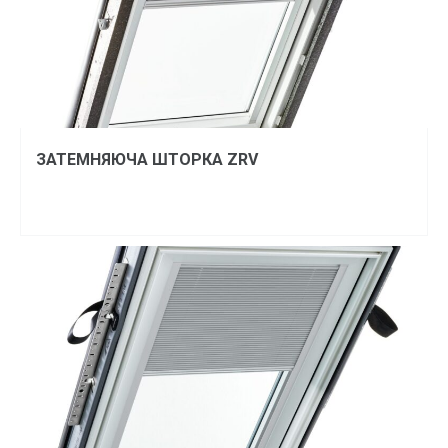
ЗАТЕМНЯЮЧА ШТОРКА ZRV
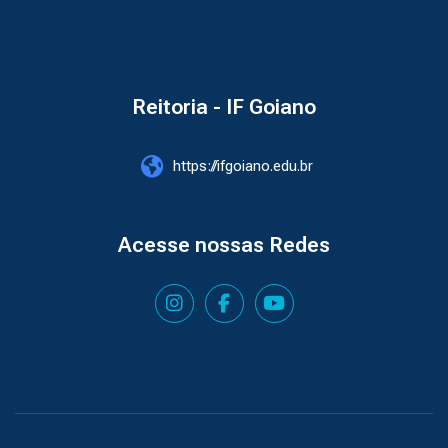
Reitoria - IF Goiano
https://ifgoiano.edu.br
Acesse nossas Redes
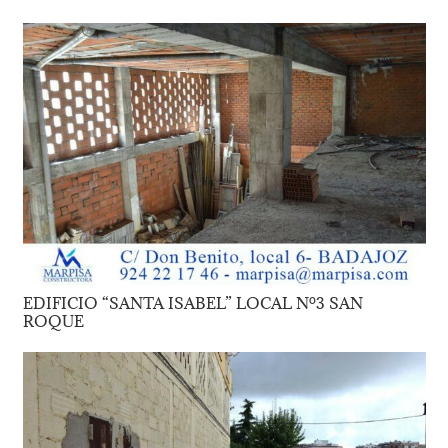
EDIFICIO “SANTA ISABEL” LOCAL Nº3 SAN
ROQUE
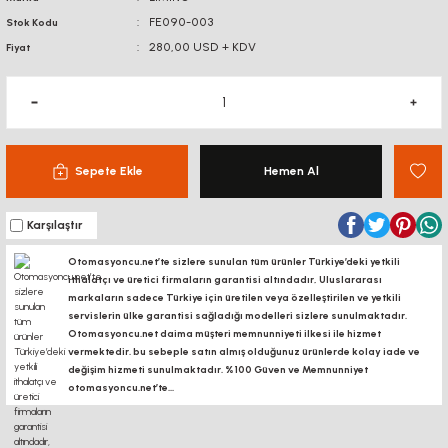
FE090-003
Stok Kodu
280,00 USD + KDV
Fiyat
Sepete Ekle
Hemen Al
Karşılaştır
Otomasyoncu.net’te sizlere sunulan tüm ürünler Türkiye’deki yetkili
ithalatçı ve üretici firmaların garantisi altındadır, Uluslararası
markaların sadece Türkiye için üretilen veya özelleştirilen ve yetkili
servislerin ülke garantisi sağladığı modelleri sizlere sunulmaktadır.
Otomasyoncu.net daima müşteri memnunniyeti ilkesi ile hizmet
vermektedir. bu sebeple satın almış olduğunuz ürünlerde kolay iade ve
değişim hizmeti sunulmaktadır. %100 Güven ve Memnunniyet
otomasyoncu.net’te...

...

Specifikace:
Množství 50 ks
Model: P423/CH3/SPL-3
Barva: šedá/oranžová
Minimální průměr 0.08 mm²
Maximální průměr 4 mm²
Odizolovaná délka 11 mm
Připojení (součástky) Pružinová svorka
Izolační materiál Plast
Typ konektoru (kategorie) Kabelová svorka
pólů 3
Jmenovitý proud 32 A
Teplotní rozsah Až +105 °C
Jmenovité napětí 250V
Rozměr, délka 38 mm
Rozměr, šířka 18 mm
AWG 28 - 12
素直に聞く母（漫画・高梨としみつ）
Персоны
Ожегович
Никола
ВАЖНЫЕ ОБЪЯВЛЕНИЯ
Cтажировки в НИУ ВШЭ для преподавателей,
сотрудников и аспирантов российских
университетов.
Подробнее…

* * *

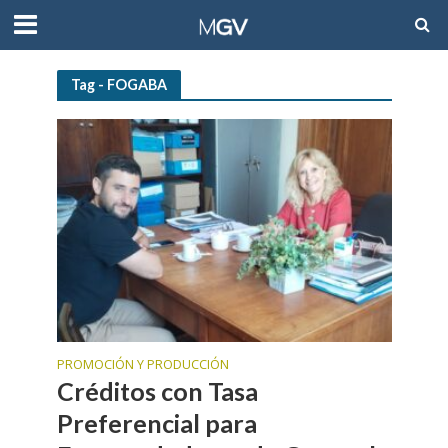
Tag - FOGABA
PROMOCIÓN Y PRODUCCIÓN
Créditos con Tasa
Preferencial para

▶ **Exercise instructions**:
Your copy should hold only the lines above from the one containing "ЗАТЕМНЯЮЧА ШТОРКА ZRV" through the one containing "Otomasyoncu.net’te sizlere sunulan", exactly as written and free of pictures.

▶ **Solution**:
ЗАТЕМНЯЮЧА ШТОРКА ZRV
Reitoria - IF Goiano
https://ifgoiano.edu.br
Acesse nossas Redes
EDIFICIO “SANTA ISABEL” LOCAL Nº3 SAN
ROQUE
FE090-003
Stok Kodu
280,00 USD + KDV
Fiyat
Sepete Ekle
Hemen Al
Karşılaştır
Otomasyoncu.net’te sizlere sunulan tüm ürünler Türkiye’deki yetkili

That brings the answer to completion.